Food52 writer Emily Vikre got the idea for a canned French 75 shortly after her first son was born. It was a harried time, and when she finally had a moment to sit down with a friend, she realized just how badly she wanted a French 75, but without all the squeezing and shaking. Thus the "Frenchie" was born.
Vikre and her husband own a spirits company in Duluth, Minnesota, where they use the glacially-distilled water of Lake Superior. Frenchie combines the distillery's certified organic gin with a rosé from sustainable vineyards in California, fresh lemon juice, and homemade elderflower-esque liqueur. This canned version of a classic definitely tastes like a real cocktail and is best sipped, not chugged.
Brooklyn-based Interboro originally gained notoriety for its cloudy, succulent IPAs and pale ales, but is now earning a name in the craft cocktail scene. Perhaps the biggest strength of this offering from Interboro—another classic G&T—is its simplicity. Comprised solely of tonic water and the distillery's own Goodwill Hill gin, which features six distinct botanicals (angelica root, juniper berry, coriander, lemon peel, licorice, and black pepper), this canned cocktail doesn't need any bells and whistles to sing its anthem. While it's highly enjoyable straight from the can, you can enhance the premade potation by pouring it over ice and adding a twist of fresh lime.
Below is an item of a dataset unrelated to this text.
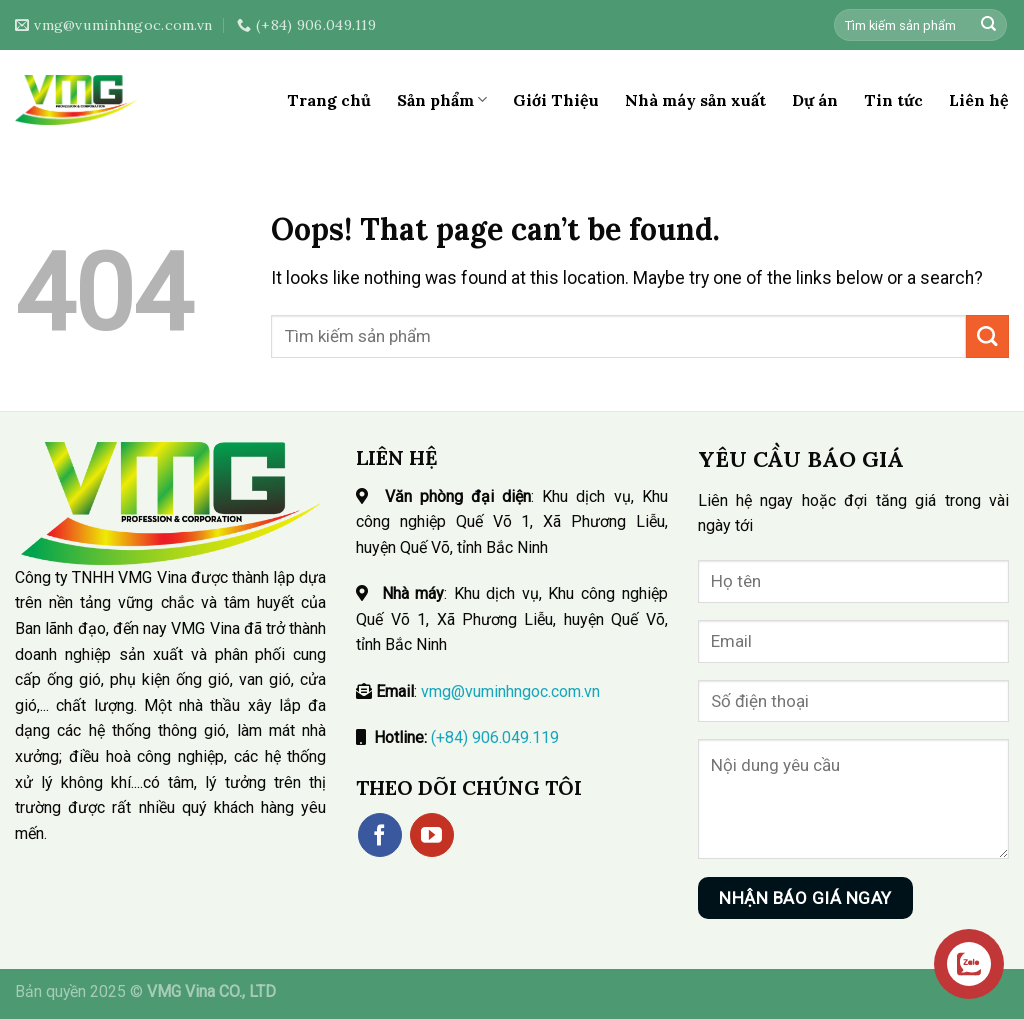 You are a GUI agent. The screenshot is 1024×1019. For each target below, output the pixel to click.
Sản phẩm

It's no surprise that Cardinal Spirits, which was founded on the idea that alcohol can be used as a bridge to create human connection, jumped at the opportunity to bring its drinks outside the bar and into our hands. And while fusions can be tricky, this fun-focused brand nails the more tropical take on a classic Moscow Mule. Spicy ginger contrasts nicely with the not-too-sweet passion fruit, especially when rounded out with the company's light and slightly floral vodka. All that's missing is a background melody of steel drums—but we're sure you'll find a way to make do. Cardinal's Bramble Mule swaps out the passionfruit for raspberry and hibiscus, and to great effect.
Concocted by the brewers at Boulevard Beverage Co. in Kansas City, Missouri, Fling is a new craft cocktail brand with a handful of refreshing, easy-drinking cans. Its canned margarita is a twist on the original, sort of like the bubbly little sister to the boozy salt-rimmed concoctions you'd find in a good tequila bar. It's got the sweetness and fruit-forward flavor of a Jarritos Mexican soda, but with a hint of salt and the depth of agave tequila. They also make a gin and tonic with cucumber and lime, a rum Mai Tai, and a blood-orange vodka soda.